> ACTION ITEM:
From the records below, set down exactly the lines starting with the line that contains "This screenshot has height=2576, width=376." and going on through the line that contains "This screenshot has height=2576, width=130.". Nothing else is wanted.

[Records excerpted from a collection]
___

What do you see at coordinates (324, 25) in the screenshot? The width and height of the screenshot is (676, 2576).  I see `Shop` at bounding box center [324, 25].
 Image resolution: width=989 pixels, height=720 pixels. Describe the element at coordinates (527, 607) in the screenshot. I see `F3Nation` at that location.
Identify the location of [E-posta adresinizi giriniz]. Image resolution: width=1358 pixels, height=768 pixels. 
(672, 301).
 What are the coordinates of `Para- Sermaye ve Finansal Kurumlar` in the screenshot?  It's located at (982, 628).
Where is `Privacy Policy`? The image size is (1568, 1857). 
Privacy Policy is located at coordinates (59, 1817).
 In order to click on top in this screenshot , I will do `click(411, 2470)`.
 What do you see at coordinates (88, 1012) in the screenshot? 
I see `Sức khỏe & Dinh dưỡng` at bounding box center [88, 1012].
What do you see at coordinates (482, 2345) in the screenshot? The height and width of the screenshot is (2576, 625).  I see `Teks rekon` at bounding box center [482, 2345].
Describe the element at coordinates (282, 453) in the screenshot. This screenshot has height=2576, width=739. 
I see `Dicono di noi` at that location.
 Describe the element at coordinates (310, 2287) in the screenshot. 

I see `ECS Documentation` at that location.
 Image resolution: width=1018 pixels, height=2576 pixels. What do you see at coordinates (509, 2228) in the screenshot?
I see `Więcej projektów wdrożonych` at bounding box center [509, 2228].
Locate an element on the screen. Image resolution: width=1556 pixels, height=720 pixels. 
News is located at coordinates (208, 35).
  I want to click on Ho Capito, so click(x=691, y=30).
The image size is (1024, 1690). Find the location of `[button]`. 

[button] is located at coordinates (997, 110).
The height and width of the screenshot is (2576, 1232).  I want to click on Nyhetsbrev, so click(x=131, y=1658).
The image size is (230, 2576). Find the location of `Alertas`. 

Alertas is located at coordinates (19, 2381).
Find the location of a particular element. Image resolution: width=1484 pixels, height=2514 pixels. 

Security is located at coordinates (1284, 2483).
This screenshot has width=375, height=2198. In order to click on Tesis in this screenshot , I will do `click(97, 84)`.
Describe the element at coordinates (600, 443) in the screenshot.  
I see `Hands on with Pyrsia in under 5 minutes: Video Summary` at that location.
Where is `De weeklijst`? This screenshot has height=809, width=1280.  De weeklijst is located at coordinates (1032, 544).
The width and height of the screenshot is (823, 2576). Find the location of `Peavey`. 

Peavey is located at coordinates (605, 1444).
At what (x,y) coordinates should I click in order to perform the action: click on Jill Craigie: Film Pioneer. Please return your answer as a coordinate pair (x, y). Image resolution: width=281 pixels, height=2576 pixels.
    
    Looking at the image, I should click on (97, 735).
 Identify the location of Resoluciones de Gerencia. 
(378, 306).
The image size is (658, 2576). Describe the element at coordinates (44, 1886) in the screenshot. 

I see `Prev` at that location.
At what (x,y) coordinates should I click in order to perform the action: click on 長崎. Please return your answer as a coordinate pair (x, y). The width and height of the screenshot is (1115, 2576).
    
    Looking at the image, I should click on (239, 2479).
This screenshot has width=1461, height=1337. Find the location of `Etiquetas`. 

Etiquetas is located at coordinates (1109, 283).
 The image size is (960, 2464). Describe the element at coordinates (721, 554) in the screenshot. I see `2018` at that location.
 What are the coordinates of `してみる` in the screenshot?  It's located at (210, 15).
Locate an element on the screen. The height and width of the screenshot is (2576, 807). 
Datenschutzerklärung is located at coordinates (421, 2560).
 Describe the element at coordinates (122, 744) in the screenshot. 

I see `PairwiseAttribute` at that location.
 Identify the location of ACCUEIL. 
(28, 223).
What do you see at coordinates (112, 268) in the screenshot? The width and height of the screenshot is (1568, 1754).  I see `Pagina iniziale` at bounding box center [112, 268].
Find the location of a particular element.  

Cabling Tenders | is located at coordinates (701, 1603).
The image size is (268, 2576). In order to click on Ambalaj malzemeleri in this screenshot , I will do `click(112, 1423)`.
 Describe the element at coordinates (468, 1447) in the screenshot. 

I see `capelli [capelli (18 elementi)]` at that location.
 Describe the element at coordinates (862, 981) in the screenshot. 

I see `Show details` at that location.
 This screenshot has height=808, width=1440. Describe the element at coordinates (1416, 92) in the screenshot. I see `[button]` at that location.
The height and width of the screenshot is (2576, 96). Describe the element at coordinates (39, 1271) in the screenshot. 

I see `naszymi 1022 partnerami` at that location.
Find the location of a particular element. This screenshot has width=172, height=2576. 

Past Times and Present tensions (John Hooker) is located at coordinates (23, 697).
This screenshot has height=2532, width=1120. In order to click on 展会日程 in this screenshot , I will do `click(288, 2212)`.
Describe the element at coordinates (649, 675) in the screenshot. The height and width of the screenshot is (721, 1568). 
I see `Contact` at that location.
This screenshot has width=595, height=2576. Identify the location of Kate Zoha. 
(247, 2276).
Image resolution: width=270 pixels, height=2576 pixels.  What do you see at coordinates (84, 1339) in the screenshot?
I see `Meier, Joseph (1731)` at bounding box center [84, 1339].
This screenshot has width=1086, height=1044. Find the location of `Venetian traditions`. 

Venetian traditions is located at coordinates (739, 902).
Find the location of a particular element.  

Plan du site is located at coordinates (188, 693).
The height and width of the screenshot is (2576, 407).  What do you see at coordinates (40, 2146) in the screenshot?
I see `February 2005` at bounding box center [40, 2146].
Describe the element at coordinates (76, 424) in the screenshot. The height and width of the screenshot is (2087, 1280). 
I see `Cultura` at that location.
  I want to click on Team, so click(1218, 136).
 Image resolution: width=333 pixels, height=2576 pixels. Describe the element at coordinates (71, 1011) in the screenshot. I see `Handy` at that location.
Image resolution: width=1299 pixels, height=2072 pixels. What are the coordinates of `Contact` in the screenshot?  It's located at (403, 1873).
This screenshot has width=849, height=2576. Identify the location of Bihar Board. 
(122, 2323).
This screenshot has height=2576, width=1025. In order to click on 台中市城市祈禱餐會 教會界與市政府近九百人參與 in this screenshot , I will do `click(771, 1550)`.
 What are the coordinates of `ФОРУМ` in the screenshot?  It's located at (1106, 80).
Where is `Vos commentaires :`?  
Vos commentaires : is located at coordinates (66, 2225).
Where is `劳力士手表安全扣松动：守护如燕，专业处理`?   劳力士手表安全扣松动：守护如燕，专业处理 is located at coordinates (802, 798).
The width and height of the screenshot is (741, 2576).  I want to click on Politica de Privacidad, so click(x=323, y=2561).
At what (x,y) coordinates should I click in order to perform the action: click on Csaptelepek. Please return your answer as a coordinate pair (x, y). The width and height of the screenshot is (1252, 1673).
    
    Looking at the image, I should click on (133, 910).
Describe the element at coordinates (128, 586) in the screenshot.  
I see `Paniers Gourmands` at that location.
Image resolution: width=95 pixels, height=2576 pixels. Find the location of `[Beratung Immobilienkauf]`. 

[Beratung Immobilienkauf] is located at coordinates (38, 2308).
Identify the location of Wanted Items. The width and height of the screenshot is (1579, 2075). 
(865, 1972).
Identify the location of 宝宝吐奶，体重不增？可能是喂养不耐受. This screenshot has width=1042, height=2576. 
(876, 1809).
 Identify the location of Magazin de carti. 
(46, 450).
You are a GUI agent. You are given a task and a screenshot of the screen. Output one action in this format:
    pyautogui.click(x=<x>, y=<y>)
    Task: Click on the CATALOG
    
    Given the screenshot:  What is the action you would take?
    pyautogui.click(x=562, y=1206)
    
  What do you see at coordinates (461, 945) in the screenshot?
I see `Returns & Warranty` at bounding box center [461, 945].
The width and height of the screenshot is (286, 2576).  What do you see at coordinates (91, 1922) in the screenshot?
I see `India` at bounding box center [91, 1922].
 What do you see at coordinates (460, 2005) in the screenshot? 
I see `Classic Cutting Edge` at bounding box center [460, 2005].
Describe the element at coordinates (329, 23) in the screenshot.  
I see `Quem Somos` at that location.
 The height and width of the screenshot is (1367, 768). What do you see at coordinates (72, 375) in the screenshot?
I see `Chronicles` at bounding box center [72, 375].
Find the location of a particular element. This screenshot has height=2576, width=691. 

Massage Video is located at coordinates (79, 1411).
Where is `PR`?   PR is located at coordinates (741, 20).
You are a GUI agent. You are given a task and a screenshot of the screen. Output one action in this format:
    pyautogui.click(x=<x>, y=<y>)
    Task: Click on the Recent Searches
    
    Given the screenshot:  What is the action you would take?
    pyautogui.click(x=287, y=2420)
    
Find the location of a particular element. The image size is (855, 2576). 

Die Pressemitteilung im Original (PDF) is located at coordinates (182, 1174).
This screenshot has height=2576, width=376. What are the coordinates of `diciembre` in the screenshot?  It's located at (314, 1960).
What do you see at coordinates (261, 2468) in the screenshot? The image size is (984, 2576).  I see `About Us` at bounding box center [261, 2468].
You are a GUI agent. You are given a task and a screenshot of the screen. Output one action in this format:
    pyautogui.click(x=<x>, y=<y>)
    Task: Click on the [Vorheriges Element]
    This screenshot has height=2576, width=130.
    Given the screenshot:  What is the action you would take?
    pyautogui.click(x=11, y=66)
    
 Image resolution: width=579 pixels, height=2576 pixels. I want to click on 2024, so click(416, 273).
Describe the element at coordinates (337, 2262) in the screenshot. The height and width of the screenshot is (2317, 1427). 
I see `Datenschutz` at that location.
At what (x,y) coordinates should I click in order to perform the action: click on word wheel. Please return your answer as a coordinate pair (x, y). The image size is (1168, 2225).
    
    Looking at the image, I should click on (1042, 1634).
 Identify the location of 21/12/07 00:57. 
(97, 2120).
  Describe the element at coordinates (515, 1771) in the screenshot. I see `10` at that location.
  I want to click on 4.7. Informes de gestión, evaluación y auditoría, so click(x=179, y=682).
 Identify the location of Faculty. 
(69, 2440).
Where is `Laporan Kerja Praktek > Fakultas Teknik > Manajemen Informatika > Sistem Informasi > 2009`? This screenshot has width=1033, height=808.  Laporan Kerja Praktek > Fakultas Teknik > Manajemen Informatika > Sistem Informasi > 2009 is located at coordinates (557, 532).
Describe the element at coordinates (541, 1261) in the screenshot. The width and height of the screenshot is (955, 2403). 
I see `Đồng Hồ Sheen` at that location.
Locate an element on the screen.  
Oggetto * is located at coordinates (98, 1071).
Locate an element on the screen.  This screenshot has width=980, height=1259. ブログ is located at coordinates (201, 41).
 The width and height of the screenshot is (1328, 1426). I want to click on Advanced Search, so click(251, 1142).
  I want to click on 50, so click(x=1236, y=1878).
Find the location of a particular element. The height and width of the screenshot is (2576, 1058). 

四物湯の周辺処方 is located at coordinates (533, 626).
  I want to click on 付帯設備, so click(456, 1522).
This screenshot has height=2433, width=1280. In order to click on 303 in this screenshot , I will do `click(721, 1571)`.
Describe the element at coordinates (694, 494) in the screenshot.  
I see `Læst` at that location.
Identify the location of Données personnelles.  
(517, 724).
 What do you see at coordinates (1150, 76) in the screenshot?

___

> RESPONSE TO THE EXERCISE:
This screenshot has height=2576, width=376. What are the coordinates of `diciembre` in the screenshot?  It's located at (314, 1960).
What do you see at coordinates (261, 2468) in the screenshot? The image size is (984, 2576).  I see `About Us` at bounding box center [261, 2468].
You are a GUI agent. You are given a task and a screenshot of the screen. Output one action in this format:
    pyautogui.click(x=<x>, y=<y>)
    Task: Click on the [Vorheriges Element]
    This screenshot has height=2576, width=130.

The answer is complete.